Stanford University Press

Due/Published August 2000, 317 pages, paper

ISBN 0804737657

I am. We are. That is enough. Now we have to start.

These are the opening words of Ernst Bloch's first major work, The Spirit of Utopia, written mostly in 1915-16, published in its first version just after the First World War, republished five years later, 1923, in the version here presented for the first time in English translation.

In its style of thinking, a peculiar amalgam of biblical, Marxist, and Expressionist turns; in its analytical skills deeply informed by Simmel, taking its information from both Hegel and Schopenhauer for the groundwork of its metaphysics of music but consistently interpreting the cultural legacy in the light of a certain Marxism, Bloch's Spirit of Utopia is a unique attempt to rethink the history of Western civilizations as a process of revolutionary disruptions and to reread the artworks, religions, and philosophies of this tradition as incentives to continue disrupting.

The alliance between messianism and Marxism, which was proclaimed in this book for the first time with epic breadth, has met with more critique than acclaim.
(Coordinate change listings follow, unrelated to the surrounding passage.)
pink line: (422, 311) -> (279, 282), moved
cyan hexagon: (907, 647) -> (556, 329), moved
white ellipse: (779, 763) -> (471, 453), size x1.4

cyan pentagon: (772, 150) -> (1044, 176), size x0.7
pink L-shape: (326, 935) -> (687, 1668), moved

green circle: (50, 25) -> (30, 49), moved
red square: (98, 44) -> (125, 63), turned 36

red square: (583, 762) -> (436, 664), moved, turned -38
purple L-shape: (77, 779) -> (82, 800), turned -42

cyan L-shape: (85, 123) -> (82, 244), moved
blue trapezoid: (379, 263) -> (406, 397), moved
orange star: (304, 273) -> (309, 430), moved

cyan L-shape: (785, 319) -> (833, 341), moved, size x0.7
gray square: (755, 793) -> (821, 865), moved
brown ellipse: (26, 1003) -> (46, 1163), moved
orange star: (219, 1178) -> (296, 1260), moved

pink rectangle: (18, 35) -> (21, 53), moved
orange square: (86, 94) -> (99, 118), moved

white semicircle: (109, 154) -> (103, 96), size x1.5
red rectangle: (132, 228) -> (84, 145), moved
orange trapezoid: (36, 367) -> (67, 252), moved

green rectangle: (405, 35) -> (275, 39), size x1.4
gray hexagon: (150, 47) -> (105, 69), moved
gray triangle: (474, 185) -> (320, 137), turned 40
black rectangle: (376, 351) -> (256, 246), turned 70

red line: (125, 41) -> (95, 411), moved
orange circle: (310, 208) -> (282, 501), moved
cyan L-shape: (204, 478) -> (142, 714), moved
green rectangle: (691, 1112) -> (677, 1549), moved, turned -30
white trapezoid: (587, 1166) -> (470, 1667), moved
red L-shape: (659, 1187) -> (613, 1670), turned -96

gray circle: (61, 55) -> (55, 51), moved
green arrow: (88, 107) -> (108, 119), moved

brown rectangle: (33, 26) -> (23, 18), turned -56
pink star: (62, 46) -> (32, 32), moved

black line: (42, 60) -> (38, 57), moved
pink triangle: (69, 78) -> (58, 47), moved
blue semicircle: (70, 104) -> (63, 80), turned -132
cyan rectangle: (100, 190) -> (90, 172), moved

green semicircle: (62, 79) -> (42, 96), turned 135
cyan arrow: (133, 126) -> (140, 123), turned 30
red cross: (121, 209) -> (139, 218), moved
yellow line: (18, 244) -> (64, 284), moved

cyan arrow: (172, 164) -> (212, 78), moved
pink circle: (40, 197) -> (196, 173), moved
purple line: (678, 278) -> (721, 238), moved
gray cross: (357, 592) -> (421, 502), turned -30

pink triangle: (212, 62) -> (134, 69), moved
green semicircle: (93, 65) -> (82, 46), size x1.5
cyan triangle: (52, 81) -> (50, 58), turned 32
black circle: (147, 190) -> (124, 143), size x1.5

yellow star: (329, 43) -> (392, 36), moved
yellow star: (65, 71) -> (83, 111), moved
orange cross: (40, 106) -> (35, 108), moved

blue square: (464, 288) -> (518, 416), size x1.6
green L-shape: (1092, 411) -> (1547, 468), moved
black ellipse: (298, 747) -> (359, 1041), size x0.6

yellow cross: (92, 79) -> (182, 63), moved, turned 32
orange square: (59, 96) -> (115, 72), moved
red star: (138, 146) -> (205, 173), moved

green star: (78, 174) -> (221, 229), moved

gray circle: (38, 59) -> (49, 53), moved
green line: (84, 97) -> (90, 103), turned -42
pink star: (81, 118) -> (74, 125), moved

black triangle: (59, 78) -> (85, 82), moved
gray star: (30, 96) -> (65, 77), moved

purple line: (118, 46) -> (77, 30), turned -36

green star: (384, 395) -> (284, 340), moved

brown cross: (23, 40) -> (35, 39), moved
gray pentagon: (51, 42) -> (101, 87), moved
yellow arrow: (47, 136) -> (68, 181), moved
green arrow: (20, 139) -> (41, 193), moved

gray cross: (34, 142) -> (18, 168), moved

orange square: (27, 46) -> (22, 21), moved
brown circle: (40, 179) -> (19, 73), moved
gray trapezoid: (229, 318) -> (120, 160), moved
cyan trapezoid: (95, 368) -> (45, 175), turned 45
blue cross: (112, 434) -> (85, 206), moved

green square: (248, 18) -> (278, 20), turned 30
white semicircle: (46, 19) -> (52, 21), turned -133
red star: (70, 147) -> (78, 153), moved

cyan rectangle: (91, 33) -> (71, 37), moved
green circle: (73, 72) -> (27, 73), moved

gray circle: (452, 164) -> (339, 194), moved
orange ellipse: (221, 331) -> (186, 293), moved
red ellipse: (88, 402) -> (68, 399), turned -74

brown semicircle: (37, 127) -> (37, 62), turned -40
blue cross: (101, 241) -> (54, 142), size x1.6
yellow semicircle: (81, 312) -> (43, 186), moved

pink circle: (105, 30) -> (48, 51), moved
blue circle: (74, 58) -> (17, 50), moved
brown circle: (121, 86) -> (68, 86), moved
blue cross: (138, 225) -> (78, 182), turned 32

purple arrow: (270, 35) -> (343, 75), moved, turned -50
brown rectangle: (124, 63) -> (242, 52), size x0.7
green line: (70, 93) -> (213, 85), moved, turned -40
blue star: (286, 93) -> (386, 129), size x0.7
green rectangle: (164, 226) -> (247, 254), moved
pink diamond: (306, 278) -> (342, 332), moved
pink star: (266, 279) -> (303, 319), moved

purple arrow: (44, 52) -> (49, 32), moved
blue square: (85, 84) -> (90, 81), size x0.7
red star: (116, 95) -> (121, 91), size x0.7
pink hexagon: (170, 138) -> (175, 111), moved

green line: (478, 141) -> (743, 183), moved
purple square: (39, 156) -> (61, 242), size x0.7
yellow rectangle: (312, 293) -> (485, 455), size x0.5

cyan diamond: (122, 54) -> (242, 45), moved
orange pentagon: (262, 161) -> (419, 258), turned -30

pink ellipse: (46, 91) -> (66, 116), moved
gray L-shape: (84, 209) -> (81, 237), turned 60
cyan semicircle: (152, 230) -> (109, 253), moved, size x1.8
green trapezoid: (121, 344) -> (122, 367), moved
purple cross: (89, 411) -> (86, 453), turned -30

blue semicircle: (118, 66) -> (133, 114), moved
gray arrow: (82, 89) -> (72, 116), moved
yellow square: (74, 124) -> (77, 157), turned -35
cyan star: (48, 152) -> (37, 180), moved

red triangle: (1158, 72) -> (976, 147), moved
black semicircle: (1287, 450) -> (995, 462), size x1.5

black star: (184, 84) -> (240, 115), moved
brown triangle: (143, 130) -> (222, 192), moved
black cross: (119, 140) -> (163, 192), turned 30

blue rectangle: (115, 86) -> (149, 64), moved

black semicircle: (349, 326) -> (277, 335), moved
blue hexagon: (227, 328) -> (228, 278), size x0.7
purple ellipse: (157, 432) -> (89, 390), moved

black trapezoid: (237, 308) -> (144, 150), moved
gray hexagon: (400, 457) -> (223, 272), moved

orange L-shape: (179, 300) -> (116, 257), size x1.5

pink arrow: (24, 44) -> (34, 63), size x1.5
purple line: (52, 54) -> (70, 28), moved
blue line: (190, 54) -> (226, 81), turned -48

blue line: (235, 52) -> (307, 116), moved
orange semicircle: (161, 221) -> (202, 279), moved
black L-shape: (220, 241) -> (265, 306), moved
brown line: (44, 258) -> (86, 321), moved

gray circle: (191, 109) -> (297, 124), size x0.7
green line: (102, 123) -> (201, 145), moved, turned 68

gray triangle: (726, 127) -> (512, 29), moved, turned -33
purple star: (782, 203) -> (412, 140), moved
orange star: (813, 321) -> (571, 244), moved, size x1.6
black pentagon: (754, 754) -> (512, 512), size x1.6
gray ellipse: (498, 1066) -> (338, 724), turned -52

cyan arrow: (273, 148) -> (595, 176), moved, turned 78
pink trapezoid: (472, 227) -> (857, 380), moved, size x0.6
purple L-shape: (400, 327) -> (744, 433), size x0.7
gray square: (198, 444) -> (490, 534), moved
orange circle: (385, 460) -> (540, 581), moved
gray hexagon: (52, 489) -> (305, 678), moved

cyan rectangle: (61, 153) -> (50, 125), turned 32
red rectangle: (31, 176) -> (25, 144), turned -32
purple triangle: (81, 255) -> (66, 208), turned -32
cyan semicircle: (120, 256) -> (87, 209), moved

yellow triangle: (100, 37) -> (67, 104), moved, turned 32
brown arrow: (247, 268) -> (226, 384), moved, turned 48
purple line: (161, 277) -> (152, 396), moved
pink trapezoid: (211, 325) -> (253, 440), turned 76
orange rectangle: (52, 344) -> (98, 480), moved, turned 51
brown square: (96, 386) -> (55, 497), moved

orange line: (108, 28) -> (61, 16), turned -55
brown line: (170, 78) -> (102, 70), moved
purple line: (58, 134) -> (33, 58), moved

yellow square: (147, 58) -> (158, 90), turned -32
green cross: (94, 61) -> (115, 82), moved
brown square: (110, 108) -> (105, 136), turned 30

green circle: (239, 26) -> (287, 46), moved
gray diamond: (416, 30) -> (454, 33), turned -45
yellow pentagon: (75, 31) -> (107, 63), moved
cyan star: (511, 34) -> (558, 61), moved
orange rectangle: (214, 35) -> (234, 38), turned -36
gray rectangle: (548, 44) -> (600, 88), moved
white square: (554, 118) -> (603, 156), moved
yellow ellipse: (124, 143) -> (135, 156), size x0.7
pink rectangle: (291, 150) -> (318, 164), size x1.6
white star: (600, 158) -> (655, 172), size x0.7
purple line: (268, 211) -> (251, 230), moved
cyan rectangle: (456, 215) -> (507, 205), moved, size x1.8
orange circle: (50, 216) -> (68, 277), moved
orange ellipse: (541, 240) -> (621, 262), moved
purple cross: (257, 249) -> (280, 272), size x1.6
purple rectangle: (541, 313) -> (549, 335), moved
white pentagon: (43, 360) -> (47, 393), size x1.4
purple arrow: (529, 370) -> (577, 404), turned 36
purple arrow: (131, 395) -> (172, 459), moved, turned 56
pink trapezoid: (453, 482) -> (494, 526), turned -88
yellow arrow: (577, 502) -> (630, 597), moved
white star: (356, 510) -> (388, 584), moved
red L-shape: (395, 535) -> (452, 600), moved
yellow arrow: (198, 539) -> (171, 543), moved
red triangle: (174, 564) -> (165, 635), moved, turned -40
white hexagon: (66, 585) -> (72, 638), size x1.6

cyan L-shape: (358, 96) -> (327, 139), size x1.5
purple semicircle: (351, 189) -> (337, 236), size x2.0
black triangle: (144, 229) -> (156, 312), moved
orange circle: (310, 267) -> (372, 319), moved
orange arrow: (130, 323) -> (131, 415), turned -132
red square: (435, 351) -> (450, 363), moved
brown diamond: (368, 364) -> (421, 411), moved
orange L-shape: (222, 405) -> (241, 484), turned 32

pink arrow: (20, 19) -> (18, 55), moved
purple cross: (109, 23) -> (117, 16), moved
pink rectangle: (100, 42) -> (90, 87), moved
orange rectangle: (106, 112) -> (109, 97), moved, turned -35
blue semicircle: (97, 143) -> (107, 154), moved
The expressive and baroque diction of the book was considered as offensive as its stubborn disregard for the limits of "disciplines." Yet there is hardly a "discipline" that didn't adopt, however unknowingly, some of Bloch's insights, and his provocative associations often proved more productive than the statistical account of social shifts.

The first part of this philosophical meditation--which is also a narrative, an analysis, a rhapsody, and a manifesto--concerns a mode of "self-encounter" that presents itself in the history of music from Mozart through Mahler as an encounter with the problem of a community to come. This "we-problem" is worked out by Bloch in terms of a philosophy of the history of music. The "self-encounter," however, has to be conceived as "self-invention," as the active, affirmative fight for freedom and social justice, under the sign of Marx. The second part of the book is entitled "Karl Marx, Death, and the Apocalypse."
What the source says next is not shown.